• _Required action_
Pull every line from the records that has the word "Webcomo" in it.

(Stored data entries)
+===+

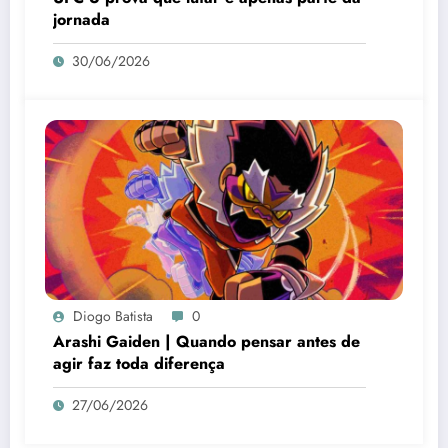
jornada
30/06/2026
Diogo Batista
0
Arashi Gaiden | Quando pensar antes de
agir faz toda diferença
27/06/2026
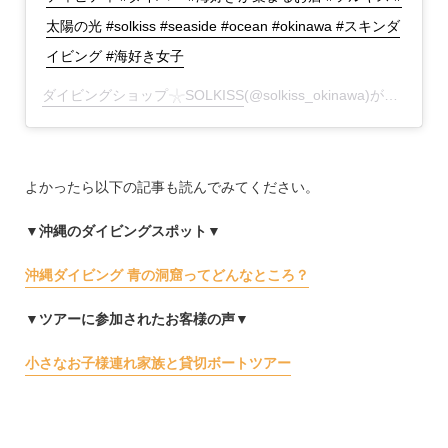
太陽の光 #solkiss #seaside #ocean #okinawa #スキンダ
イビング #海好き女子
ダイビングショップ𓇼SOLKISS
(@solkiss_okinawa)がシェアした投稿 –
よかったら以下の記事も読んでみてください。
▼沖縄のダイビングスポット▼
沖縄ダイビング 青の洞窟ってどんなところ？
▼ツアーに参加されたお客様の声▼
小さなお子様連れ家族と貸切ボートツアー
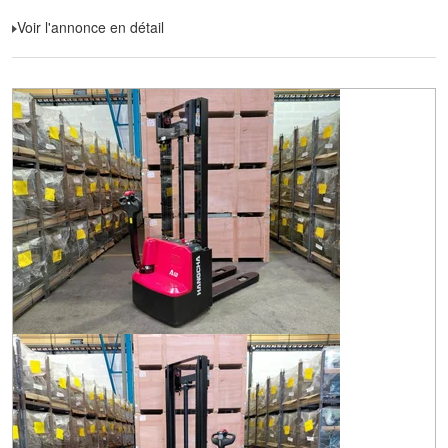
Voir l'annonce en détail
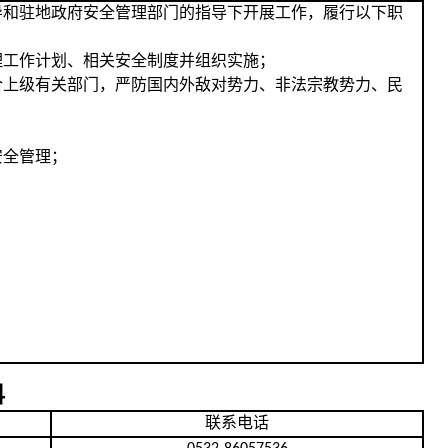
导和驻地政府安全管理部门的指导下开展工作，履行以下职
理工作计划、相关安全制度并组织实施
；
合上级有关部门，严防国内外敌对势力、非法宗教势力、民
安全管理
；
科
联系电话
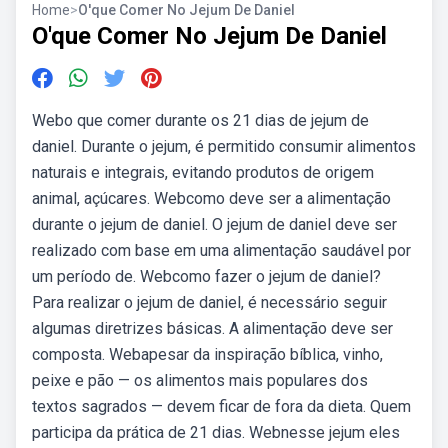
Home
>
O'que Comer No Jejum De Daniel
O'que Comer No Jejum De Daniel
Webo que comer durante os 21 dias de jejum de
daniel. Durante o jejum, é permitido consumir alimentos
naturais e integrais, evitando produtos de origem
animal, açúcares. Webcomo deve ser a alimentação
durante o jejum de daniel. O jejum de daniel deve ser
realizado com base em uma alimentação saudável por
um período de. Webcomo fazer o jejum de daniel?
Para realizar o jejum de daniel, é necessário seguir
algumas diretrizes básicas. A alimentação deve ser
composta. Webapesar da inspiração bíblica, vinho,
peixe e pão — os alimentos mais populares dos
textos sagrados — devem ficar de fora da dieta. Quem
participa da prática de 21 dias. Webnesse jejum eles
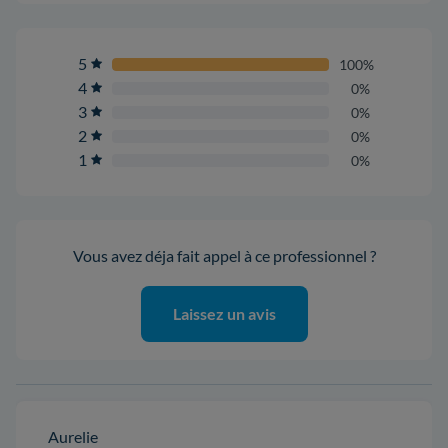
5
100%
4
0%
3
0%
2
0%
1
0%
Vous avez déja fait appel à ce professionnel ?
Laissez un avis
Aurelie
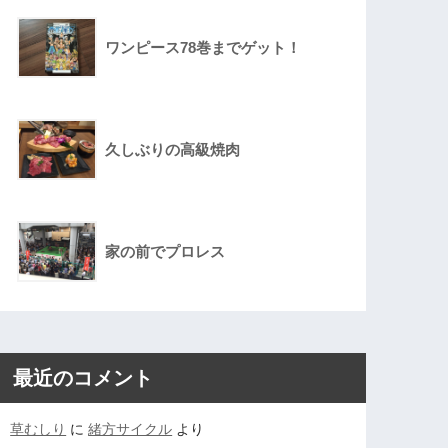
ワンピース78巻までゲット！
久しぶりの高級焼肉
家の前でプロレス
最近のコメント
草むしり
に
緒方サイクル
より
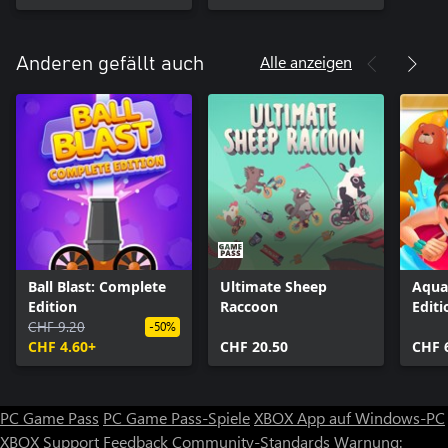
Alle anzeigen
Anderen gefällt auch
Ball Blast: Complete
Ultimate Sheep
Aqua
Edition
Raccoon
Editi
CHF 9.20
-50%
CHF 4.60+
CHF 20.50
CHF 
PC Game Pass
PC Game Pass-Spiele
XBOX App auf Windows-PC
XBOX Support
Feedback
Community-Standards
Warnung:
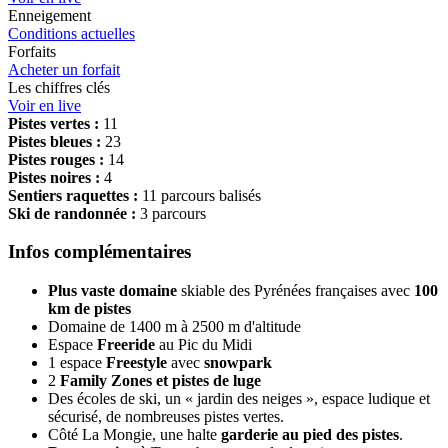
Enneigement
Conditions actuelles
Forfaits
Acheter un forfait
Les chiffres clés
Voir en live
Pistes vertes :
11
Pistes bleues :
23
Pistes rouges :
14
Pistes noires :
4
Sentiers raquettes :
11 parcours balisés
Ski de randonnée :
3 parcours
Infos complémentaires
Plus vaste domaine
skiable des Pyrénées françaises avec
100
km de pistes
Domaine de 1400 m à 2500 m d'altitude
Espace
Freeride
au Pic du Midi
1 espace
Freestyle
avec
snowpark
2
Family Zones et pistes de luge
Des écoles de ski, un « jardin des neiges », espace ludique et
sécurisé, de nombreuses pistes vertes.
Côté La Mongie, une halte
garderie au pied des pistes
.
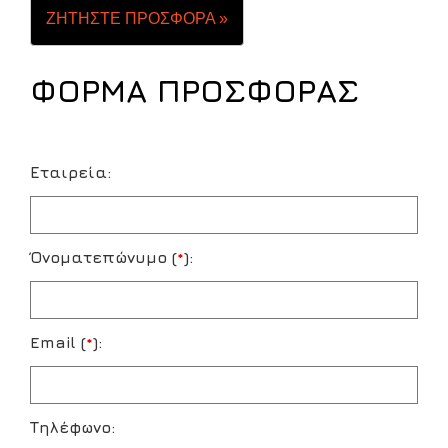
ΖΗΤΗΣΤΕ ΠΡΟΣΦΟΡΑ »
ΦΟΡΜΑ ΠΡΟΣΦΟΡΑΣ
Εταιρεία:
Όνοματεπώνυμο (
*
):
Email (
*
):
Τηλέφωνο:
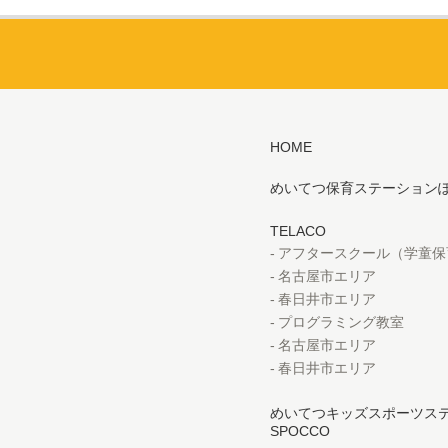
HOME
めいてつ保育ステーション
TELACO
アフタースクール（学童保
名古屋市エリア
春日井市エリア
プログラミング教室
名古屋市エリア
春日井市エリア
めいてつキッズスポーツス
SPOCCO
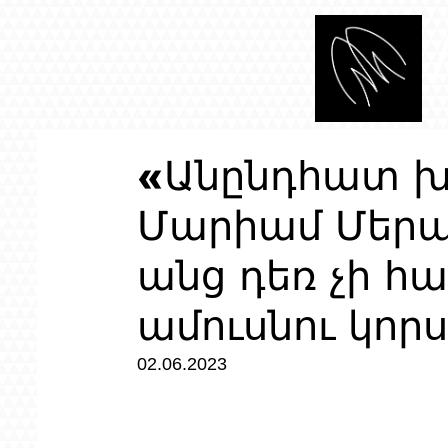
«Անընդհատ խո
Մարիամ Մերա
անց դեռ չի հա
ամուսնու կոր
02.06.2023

+===+

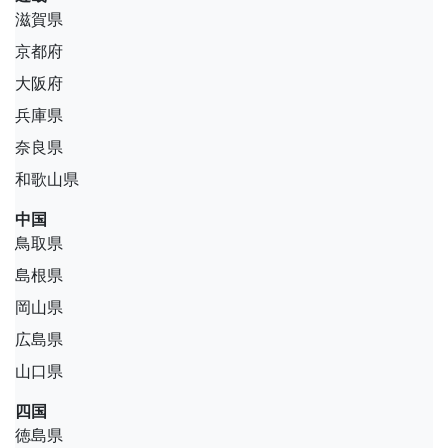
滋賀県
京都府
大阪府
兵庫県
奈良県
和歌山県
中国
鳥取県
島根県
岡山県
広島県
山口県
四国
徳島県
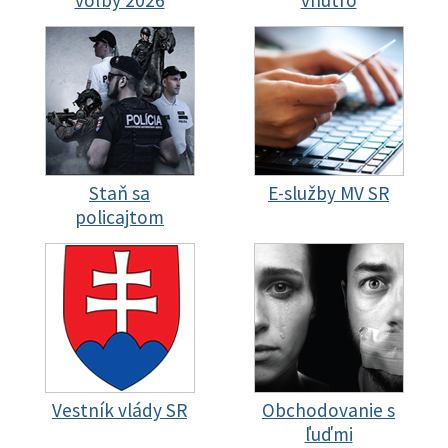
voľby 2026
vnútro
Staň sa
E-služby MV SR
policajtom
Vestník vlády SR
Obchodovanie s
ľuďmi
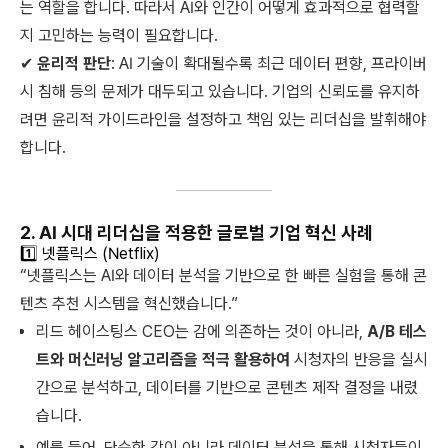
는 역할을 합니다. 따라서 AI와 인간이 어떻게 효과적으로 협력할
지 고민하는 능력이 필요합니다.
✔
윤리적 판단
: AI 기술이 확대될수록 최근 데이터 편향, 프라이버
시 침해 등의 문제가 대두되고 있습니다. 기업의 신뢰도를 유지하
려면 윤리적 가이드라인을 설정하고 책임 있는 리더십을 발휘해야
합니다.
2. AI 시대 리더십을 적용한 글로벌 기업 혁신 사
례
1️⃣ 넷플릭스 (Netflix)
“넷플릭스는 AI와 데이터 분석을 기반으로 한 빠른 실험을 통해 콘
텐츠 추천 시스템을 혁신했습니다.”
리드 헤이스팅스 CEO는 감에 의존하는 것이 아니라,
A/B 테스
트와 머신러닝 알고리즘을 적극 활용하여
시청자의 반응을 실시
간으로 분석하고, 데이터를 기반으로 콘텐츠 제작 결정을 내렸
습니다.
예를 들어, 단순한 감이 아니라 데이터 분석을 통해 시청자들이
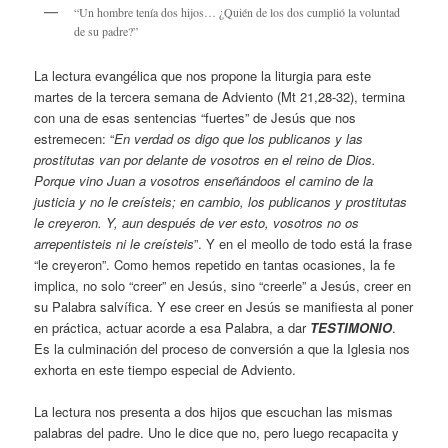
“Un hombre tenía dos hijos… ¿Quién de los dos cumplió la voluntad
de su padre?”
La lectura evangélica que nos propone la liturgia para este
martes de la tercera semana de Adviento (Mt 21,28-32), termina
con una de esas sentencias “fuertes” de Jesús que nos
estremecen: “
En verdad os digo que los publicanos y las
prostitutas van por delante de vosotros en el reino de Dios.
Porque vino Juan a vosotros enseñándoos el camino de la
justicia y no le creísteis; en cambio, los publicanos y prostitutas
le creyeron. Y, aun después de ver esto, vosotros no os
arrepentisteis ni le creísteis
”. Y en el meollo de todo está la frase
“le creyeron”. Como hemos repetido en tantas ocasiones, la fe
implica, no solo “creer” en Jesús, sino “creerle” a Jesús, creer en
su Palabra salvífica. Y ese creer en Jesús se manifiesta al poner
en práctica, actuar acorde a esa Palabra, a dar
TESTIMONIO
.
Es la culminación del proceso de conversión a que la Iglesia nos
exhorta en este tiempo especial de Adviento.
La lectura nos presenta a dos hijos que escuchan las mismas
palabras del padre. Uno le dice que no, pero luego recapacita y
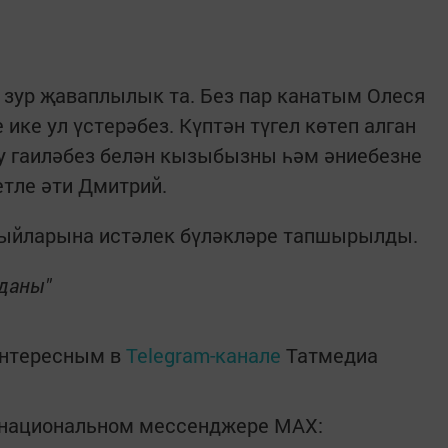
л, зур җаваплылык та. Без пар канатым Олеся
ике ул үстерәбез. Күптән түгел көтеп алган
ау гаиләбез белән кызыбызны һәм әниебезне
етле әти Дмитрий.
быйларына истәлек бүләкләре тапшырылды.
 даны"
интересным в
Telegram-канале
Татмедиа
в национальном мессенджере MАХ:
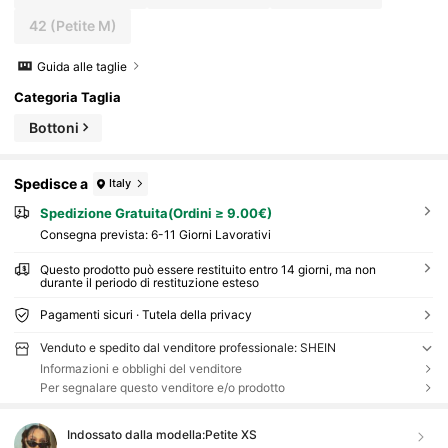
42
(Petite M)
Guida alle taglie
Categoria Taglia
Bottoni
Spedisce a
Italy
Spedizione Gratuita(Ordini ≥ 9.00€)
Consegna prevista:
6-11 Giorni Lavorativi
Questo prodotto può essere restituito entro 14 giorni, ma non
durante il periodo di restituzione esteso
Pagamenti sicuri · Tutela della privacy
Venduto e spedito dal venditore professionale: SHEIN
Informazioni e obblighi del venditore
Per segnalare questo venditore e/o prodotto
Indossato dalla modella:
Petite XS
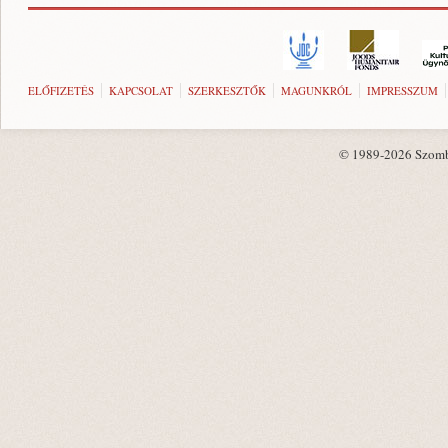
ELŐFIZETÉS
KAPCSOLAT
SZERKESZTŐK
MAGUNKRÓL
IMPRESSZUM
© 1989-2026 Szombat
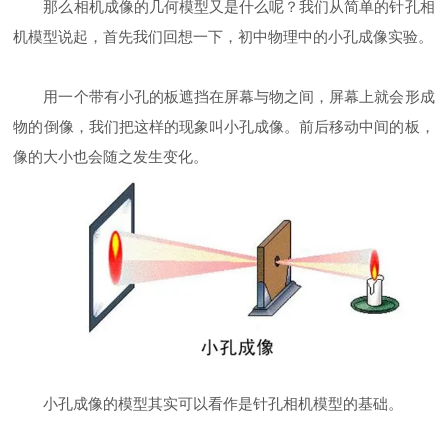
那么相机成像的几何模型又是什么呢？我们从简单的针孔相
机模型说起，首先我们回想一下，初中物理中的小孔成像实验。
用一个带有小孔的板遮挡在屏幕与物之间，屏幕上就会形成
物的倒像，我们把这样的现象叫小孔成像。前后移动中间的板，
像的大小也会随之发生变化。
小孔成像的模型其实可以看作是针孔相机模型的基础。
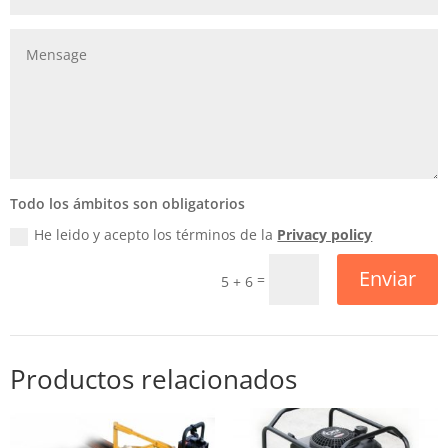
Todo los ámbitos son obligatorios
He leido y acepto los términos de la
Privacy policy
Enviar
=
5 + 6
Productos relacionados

+===+

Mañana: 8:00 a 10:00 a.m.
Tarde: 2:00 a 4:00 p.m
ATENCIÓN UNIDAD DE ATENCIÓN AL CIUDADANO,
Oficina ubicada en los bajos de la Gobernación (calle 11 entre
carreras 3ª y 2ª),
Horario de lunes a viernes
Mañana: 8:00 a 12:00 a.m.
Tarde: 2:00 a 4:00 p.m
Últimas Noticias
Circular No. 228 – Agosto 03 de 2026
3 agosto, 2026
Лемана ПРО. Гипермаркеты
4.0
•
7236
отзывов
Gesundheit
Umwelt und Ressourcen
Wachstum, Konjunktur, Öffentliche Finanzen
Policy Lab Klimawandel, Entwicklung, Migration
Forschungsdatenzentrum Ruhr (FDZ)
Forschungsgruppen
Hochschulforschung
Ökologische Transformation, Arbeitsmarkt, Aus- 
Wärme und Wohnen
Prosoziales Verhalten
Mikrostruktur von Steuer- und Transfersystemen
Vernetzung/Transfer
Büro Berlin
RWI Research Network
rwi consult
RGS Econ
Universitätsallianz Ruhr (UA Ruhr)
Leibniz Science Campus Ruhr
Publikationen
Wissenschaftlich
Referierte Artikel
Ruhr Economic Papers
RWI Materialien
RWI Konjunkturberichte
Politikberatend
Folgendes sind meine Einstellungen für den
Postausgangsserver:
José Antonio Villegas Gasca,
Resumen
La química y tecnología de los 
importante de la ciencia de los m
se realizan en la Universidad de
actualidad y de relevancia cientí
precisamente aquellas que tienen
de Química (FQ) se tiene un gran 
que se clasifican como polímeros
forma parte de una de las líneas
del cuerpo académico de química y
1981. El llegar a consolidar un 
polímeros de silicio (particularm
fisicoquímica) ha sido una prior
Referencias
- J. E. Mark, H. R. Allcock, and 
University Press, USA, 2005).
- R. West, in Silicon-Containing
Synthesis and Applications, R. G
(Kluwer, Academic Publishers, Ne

+===+

• _Exercise output_
animal, açúcares. Webcomo deve ser a alimentação
um período de. Webcomo fazer o jejum de daniel?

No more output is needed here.